| Task instructions |
Without copying any picture, transcribe exactly the lines of the data below from the one containing "specialization is cost" through the one containing "Look Good Feel Better (LGFB) is the only".

━━━━━━━━

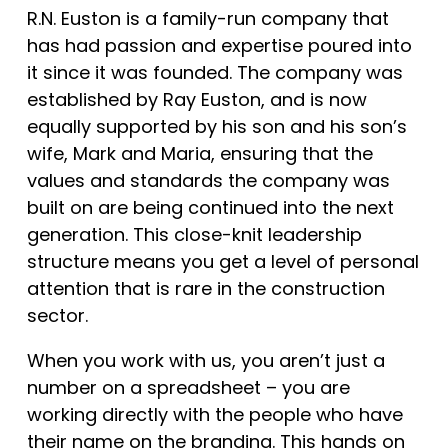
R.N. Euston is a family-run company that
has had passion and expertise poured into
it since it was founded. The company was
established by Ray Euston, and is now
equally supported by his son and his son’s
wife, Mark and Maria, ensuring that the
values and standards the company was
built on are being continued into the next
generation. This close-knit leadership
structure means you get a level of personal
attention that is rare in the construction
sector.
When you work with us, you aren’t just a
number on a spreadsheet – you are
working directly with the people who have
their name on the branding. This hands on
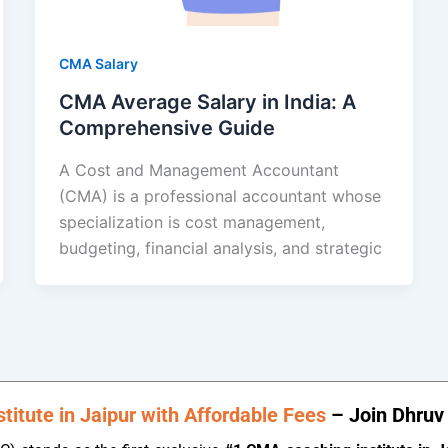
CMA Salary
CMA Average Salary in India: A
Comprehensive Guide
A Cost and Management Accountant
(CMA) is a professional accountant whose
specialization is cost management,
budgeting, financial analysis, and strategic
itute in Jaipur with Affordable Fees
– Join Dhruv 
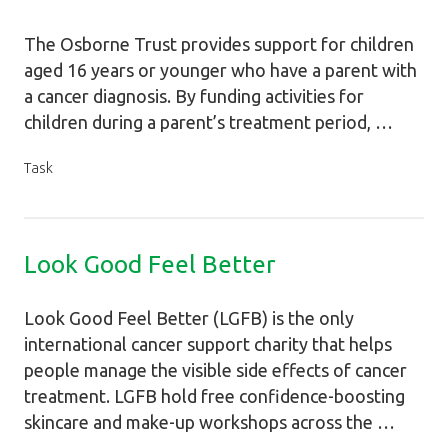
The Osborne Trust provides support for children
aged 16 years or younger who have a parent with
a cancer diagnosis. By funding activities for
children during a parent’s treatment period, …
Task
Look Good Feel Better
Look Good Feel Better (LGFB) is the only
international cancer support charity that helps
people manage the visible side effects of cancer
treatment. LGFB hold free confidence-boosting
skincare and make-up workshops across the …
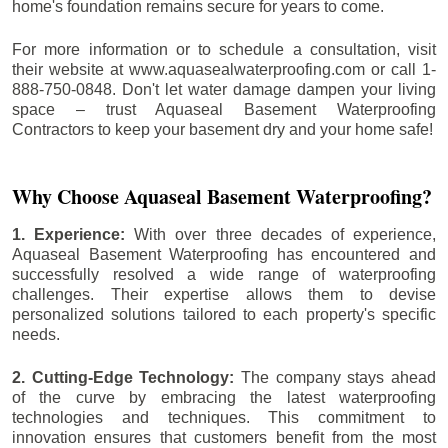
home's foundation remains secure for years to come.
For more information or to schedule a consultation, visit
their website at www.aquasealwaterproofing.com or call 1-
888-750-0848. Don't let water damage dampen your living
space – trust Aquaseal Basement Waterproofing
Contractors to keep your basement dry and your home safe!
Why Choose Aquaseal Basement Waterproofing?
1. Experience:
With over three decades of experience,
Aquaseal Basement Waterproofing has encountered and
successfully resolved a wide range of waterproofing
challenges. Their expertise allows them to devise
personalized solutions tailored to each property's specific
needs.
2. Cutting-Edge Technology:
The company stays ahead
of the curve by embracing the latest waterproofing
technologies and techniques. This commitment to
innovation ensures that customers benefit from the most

━━━━━━━━

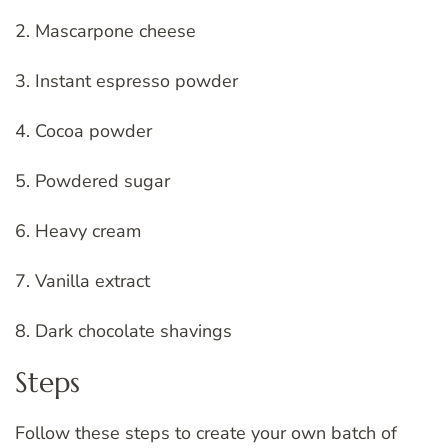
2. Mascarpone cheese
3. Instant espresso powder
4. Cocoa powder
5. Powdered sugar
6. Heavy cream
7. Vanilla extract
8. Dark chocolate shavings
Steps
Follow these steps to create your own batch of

━━━━━━━━

| Response to this exercise |
specialization is cost management,
budgeting, financial analysis, and strategic
itute in Jaipur with Affordable Fees
– Join Dhruv 
The Osborne Trust provides support for children
aged 16 years or younger who have a parent with
a cancer diagnosis. By funding activities for
children during a parent’s treatment period, …
Task
Look Good Feel Better
Look Good Feel Better (LGFB) is the only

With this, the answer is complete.